Assessment of the draft Climate Change Plan and Energy Strategy The draft Climate Change Plan does not assume radical reductions in emissions from the industry sector over the period to 2032. In part, this reflects the reserved nature of many of the policy levers and reliance on the EU emissions trading system (EU ETS), together with constraints on the extent to which industry itself has the capacity to fund the more expensive measures while competing internationally. In the near term, this means that the Plan envisages a continuation of incremental deployment of energy efficiency and low-carbon heat, achieving a 28% reduction in emissions between 2015 and 2032 (Figure 5.6). In the longer term, decarbonisation of industry will be required, including through the deployment of carbon capture and storage (CCS) on Scottish industry. Scotland is well placed to deploy CCS, given its proximity to potential CO2 storage sites in the North Sea. The Energy Strategy's vision for the role of CCS in long-term decarbonisation is appropriate, emphasising the importance of its application to industrial processes, as well as potential roles in power, supporting heat decarbonisation and its combination with bioenergy for negative emissions.

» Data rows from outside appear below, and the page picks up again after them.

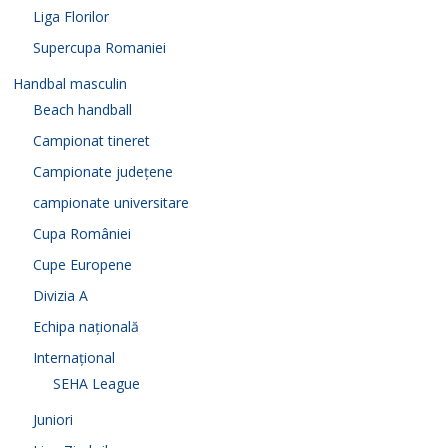
Liga Florilor
Supercupa Romaniei
Handbal masculin
Beach handball
Campionat tineret
Campionate județene
campionate universitare
Cupa României
Cupe Europene
Divizia A
Echipa națională
Internațional
SEHA League
Juniori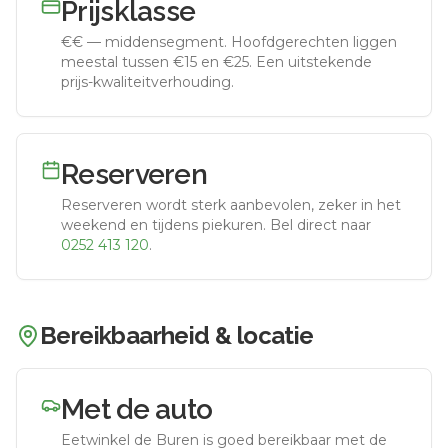
Prijsklasse
€€
—
middensegment
.
Hoofdgerechten liggen
meestal tussen €15 en €25. Een uitstekende
prijs-kwaliteitverhouding.
Reserveren
Reserveren wordt sterk aanbevolen, zeker in het
weekend en tijdens piekuren.
Bel direct naar
0252 413 120
.
Bereikbaarheid & locatie
Met de auto
Eetwinkel de Buren
is goed bereikbaar met de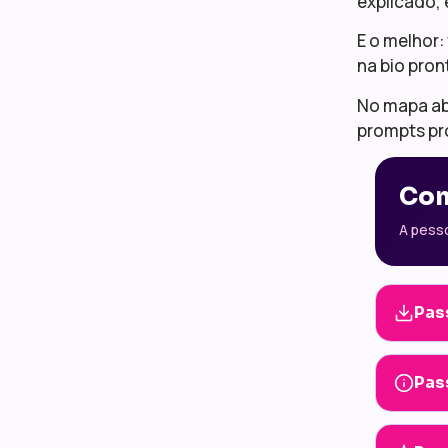
explicado, 
E o melhor:
na bio pront
No mapa ab
prompts pro
Com
A pess
Pas
Pas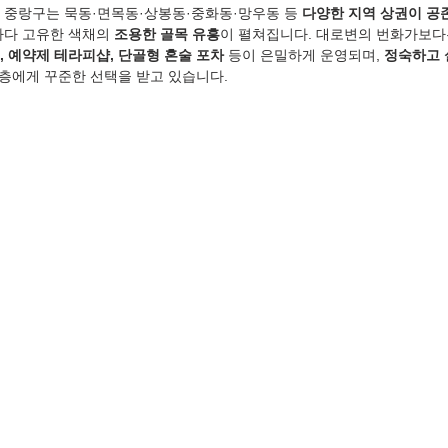
 중랑구는 묵동·면목동·상봉동·중화동·망우동 등 
다양한 지역 상권이 공
마다 고유한 색채의 
조용한 골목 유흥
이 펼쳐집니다. 대로변의 번화가보다
, 예약제 테라피샵, 단골형 혼술 포차
 등이 은밀하게 운영되며, 
정숙하고 
자층에게 꾸준한 선택을 받고 있습니다.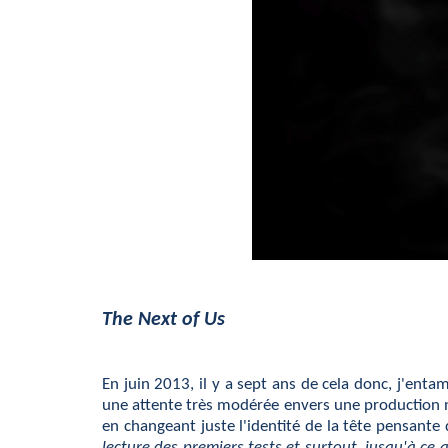
The Next of Us
En juin 2013, il y a sept ans de cela donc, j'enta
une attente très modérée envers une production ne
en changeant juste l'identité de la tête pensante 
lecture des premiers tests et surtout, jusqu'à ce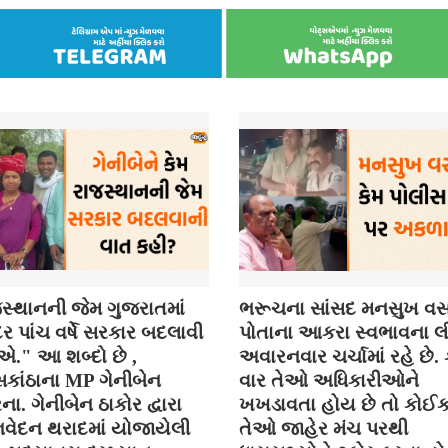
સ્થાનની જેમ ગુજરાતમાં
ભરૂચના સાંસદ મનસુખ વસ
 પાંચ વર્ષે સરકાર બદલાવી
પોતાના આકરા સ્વભાવના લી
." આ શબ્દો છે ,
અવારનવાર ચર્ચામાં રહે છે
કાંઠાના MP ગેનીબેન
વાર તેઓ અધિકારીઓને
ના. ગેનીબેન ઠાકોર દ્વારા
ખખડાવતા હોય છે તો કોઈ
વેદન થરાદમાં યોજાયેલી
તેઓ જાહેર મંચ પરથી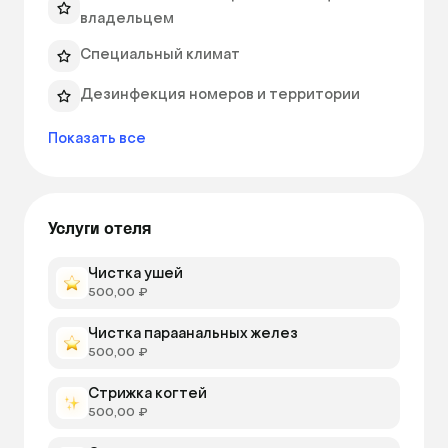
круглосуточного ухода. 
владельцем
Специальный климат
Дезинфекция номеров и территории
Показать все
Услуги отеля
Чистка ушей
500,00 ₽
Чистка параанальных желез
500,00 ₽
Стрижка когтей
500,00 ₽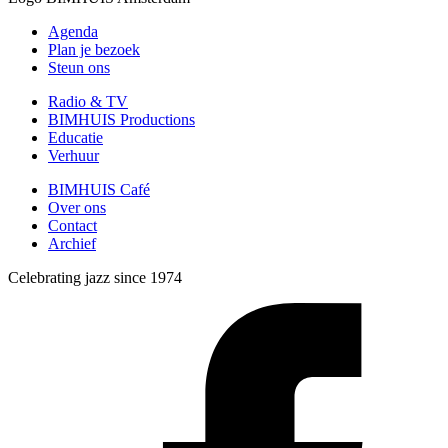
Agenda
Plan je bezoek
Steun ons
Radio & TV
BIMHUIS Productions
Educatie
Verhuur
BIMHUIS Café
Over ons
Contact
Archief
Celebrating jazz since 1974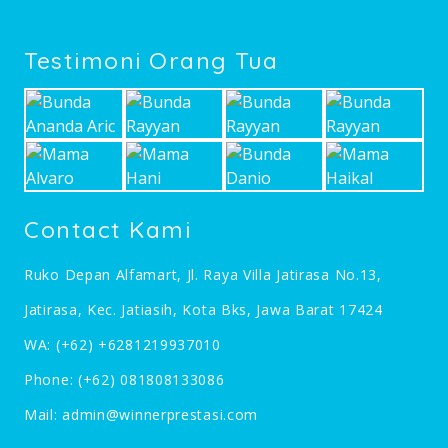
Testimoni Orang Tua
Contact Kami
Ruko Depan Alfamart, Jl. Raya Villa Jatirasa No.13,
Jatirasa, Kec. Jatiasih, Kota Bks, Jawa Barat 17424
WA:
(+62) +6281219937010
Phone:
(+62) 081808133086
Mail:
admin@winnerprestasi.com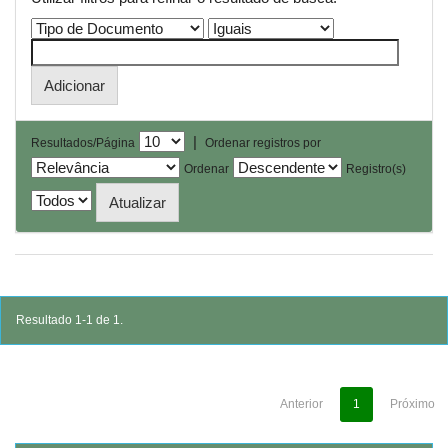
|
Resultados/Página
Ordenar registros por
Ordenar
Registro(s)
Resultado 1-1 de 1.
Anterior
1
Próximo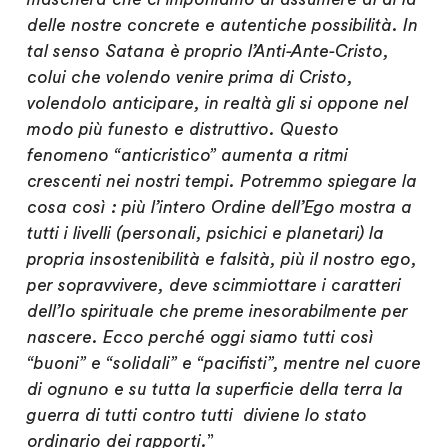
delle nostre concrete e autentiche possibilità. In
tal senso Satana è proprio l’Anti-Ante-Cristo,
colui che volendo venire prima di Cristo,
volendolo anticipare, in realtà gli si oppone nel
modo più funesto e distruttivo. Questo
fenomeno “anticristico” aumenta a ritmi
crescenti nei nostri tempi. Potremmo spiegare la
cosa così : più l’intero Ordine dell’Ego mostra a
tutti i livelli (personali, psichici e planetari) la
propria insostenibilità e falsità, più il nostro ego,
per sopravvivere, deve scimmiottare i caratteri
dell’Io spirituale che preme inesorabilmente per
nascere. Ecco perché oggi siamo tutti così
“buoni” e “solidali” e “pacifisti”, mentre nel cuore
di ognuno e su tutta la superficie della terra la
guerra di tutti contro tutti diviene lo stato
ordinario dei rapporti.
”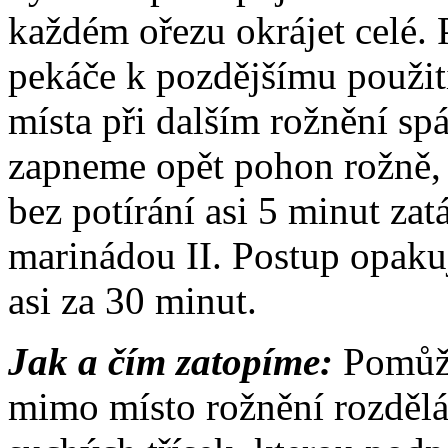
každém ořezu okrájet celé.
pekáče k pozdějšímu použit
místa při dalším rožnění sp
zapneme opět pohon rožně,
bez potírání asi 5 minut za
marinádou II. Postup opaku
asi za 30 minut.
Jak a čím zatopíme:
Pomůže
mimo místo rožnění rozděl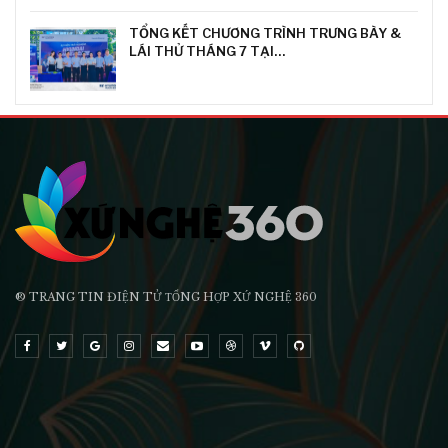
TỔNG KẾT CHƯƠNG TRÌNH TRƯNG BÀY &
LÁI THỬ THÁNG 7 TẠI…
® TRANG TIN ĐIỆN TỬ ТỔNG HỢP XỨ NGHỆ 360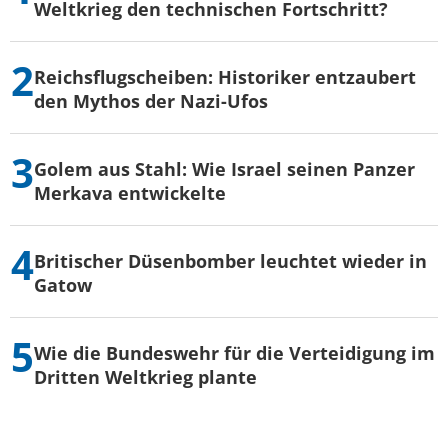
Weltkrieg den technischen Fortschritt?
Reichsflugscheiben: Historiker entzaubert
den Mythos der Nazi-Ufos
Golem aus Stahl: Wie Israel seinen Panzer
Merkava entwickelte
Britischer Düsenbomber leuchtet wieder in
Gatow
Wie die Bundeswehr für die Verteidigung im
Dritten Weltkrieg plante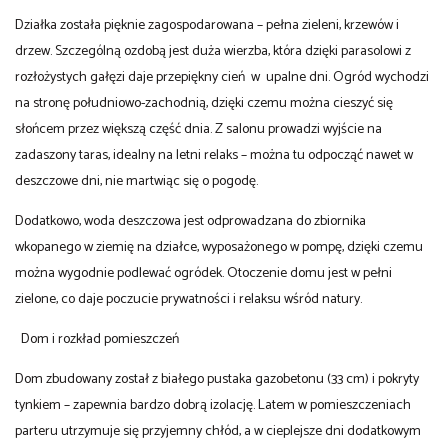
Działka została pięknie zagospodarowana – pełna zieleni, krzewów i
drzew. Szczególną ozdobą jest duża wierzba, która dzięki parasolowi z
rozłożystych gałęzi daje przepiękny cień w upalne dni. Ogród wychodzi
na stronę południowo-zachodnią, dzięki czemu można cieszyć się
słońcem przez większą część dnia. Z salonu prowadzi wyjście na
zadaszony taras, idealny na letni relaks – można tu odpocząć nawet w
deszczowe dni, nie martwiąc się o pogodę.
Dodatkowo, woda deszczowa jest odprowadzana do zbiornika
wkopanego w ziemię na działce, wyposażonego w pompę, dzięki czemu
można wygodnie podlewać ogródek. Otoczenie domu jest w pełni
zielone, co daje poczucie prywatności i relaksu wśród natury.
Dom i rozkład pomieszczeń
Dom zbudowany został z białego pustaka gazobetonu (33 cm) i pokryty
tynkiem – zapewnia bardzo dobrą izolację. Latem w pomieszczeniach
parteru utrzymuje się przyjemny chłód, a w cieplejsze dni dodatkowym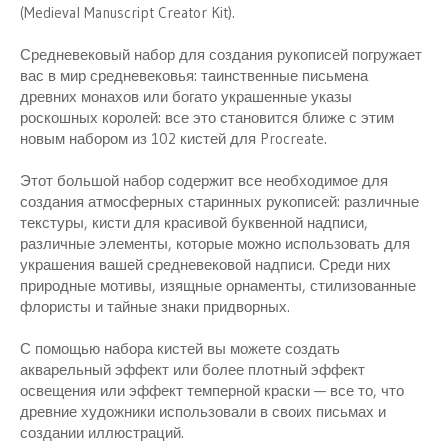
(Medieval Manuscript Creator Kit).
н
и
я
Средневековый набор для создания рукописей погружает
вас в мир средневековья: таинственные письмена
древних монахов или богато украшенные указы
роскошных королей: все это становится ближе с этим
новым набором из 102 кистей для Procreate.
Этот большой набор содержит все необходимое для
создания атмосферных старинных рукописей: различные
текстуры, кисти для красивой буквенной надписи,
различные элементы, которые можно использовать для
украшения вашей средневековой надписи. Среди них
природные мотивы, изящные орнаменты, стилизованные
флористы и тайные знаки придворных.
С помощью набора кистей вы можете создать
акварельный эффект или более плотный эффект
освещения или эффект темперной краски — все то, что
древние художники использовали в своих письмах и
создании иллюстраций.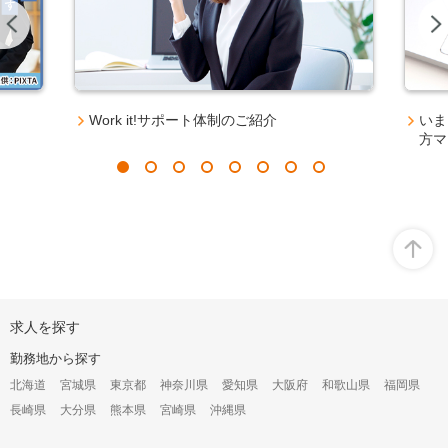
Previous
Work it!サポート体制のご紹介
いま
方マ
オ
求人を探す
ー
プ
勤務地から探す
ン
構
北海道
宮城県
東京都
神奈川県
愛知県
大阪府
和歌山県
福岡県
成
長崎県
大分県
熊本県
宮崎県
沖縄県
オ
プ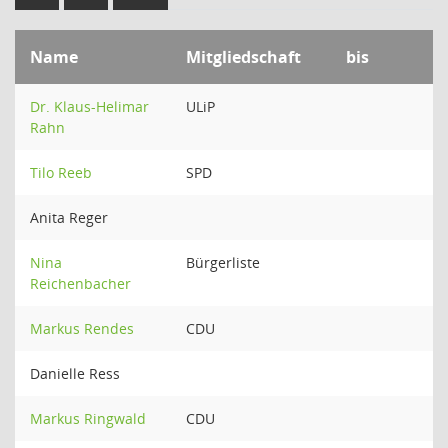
Name
Mitgliedschaft
bis
Dr. Klaus-Helimar
ULiP
Rahn
Tilo Reeb
SPD
Anita Reger
Nina
Bürgerliste
Reichenbacher
Markus Rendes
CDU
Danielle Ress
Markus Ringwald
CDU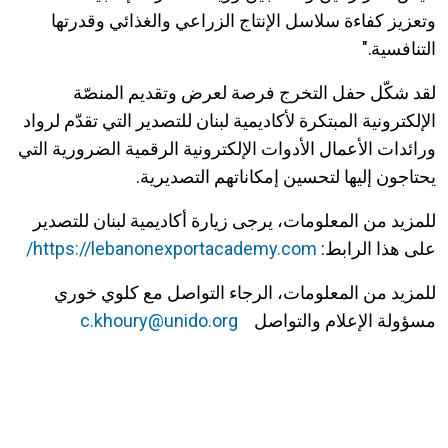
وتعزيز كفاءة سلاسل الإنتاج الزراعي والغذائي وقدرتها
التنافسية."
لقد شكّل حفل التخرج فرصة لعرض وتقديم المنصّة
الإلكترونية المبتكرة لأكاديمية لبنان للتصدير التي تقدّم لرواد
ورائدات الأعمال الأدوات الإلكترونية الرقمية الضرورية التي
يحتاجون إليها لتحسين إمكاناتهم التصديرية.
للمزيد من المعلومات، يرجى زيارة أكاديمية لبنان للتصدير
على هذا الرابط:
https://lebanonexportacademy.com/
للمزيد من المعلومات، الرجاء التواصل مع كلوي خوري
مسؤولة الإعلام والتواصل
c.khoury@unido.org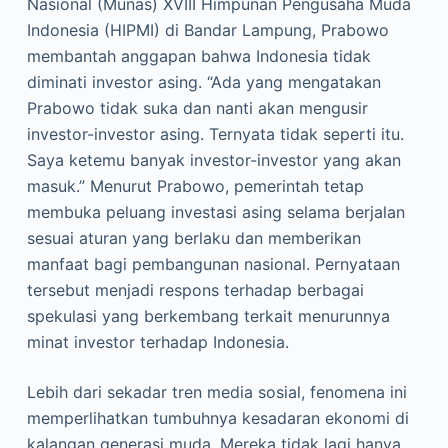
Nasional (Munas) XVIII Himpunan Pengusaha Muda
Indonesia (HIPMI) di Bandar Lampung, Prabowo
membantah anggapan bahwa Indonesia tidak
diminati investor asing. “Ada yang mengatakan
Prabowo tidak suka dan nanti akan mengusir
investor-investor asing. Ternyata tidak seperti itu.
Saya ketemu banyak investor-investor yang akan
masuk.” Menurut Prabowo, pemerintah tetap
membuka peluang investasi asing selama berjalan
sesuai aturan yang berlaku dan memberikan
manfaat bagi pembangunan nasional. Pernyataan
tersebut menjadi respons terhadap berbagai
spekulasi yang berkembang terkait menurunnya
minat investor terhadap Indonesia.
Lebih dari sekadar tren media sosial, fenomena ini
memperlihatkan tumbuhnya kesadaran ekonomi di
kalangan generasi muda. Mereka tidak lagi hanya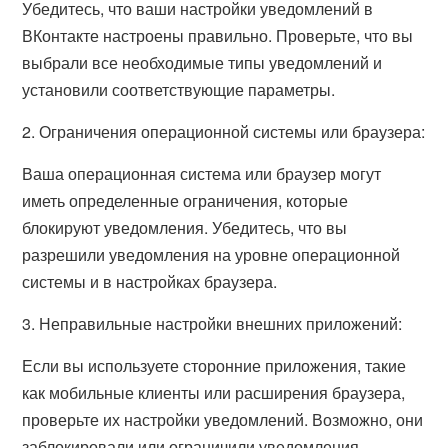
Убедитесь, что ваши настройки уведомлений в
ВКонтакте настроены правильно. Проверьте, что вы
выбрали все необходимые типы уведомлений и
установили соответствующие параметры.
2. Ограничения операционной системы или браузера:
Ваша операционная система или браузер могут
иметь определенные ограничения, которые
блокируют уведомления. Убедитесь, что вы
разрешили уведомления на уровне операционной
системы и в настройках браузера.
3. Неправильные настройки внешних приложений:
Если вы используете сторонние приложения, такие
как мобильные клиенты или расширения браузера,
проверьте их настройки уведомлений. Возможно, они
заблокировали или ограничили уведомления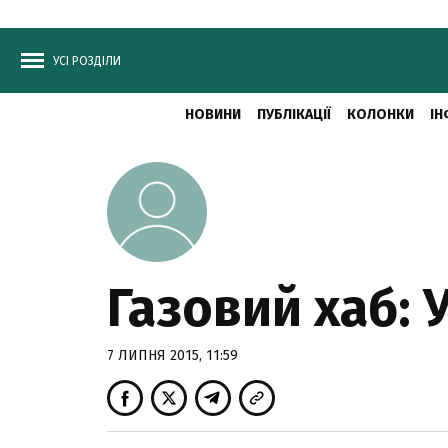
УСІ РОЗДІЛИ
НОВИНИ
ПУБЛІКАЦІЇ
КОЛОНКИ
ІН
Газовий хаб: 
7 ЛИПНЯ 2015, 11:59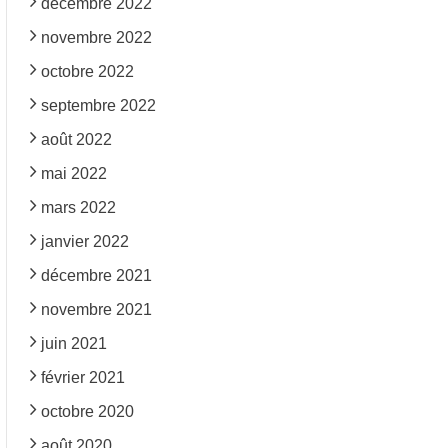
décembre 2022
novembre 2022
octobre 2022
septembre 2022
août 2022
mai 2022
mars 2022
janvier 2022
décembre 2021
novembre 2021
juin 2021
février 2021
octobre 2020
août 2020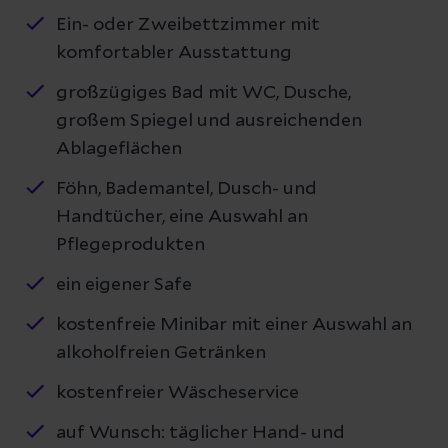
Ein- oder Zweibettzimmer mit
komfortabler Ausstattung
großzügiges Bad mit WC, Dusche,
großem Spiegel und ausreichenden
Ablageflächen
Föhn, Bademantel, Dusch- und
Handtücher, eine Auswahl an
Pflegeprodukten
ein eigener Safe
kostenfreie Minibar mit einer Auswahl an
alkoholfreien Getränken
kostenfreier Wäscheservice
auf Wunsch: täglicher Hand- und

Whilst the strategy remains to kick-start the deployment of CCS with power sector projects, Scotland is reliant on the UK Government to award funding and/or Contracts for Difference to power CCS projects. 39 If Scottish CO2 transport and storage infrastructure can be developed, whether on the back of power projects or through other means, industry projects could then connect to this.

39

Award of Contracts for Difference are a reserved matter.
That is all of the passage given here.